### Assignment
The copy you give must match the records exactly, except that it holds no images.

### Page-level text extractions

=-=-=-=-=

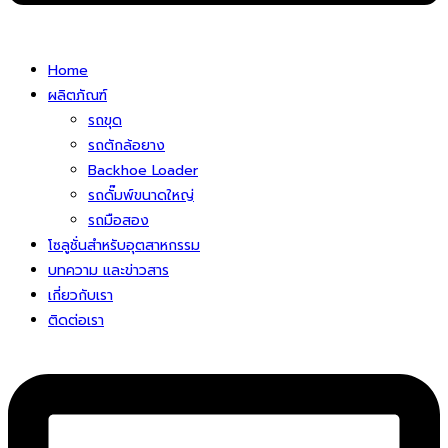
Home
ผลิตภัณฑ์
รถขุด
รถตักล้อยาง
Backhoe Loader
รถดั๊มพ์ขนาดใหญ่
รถมือสอง
โซลูชั่นสําหรับอุตสาหกรรม
บทความ และข่าวสาร
เกี่ยวกับเรา
ติดต่อเรา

=-=-=-=-=

### Response
Home
ผลิตภัณฑ์
รถขุด
รถตักล้อยาง
Backhoe Loader
รถดั๊มพ์ขนาดใหญ่
รถมือสอง
โซลูชั่นสําหรับอุตสาหกรรม
บทความ และข่าวสาร
เกี่ยวกับเรา
ติดต่อเรา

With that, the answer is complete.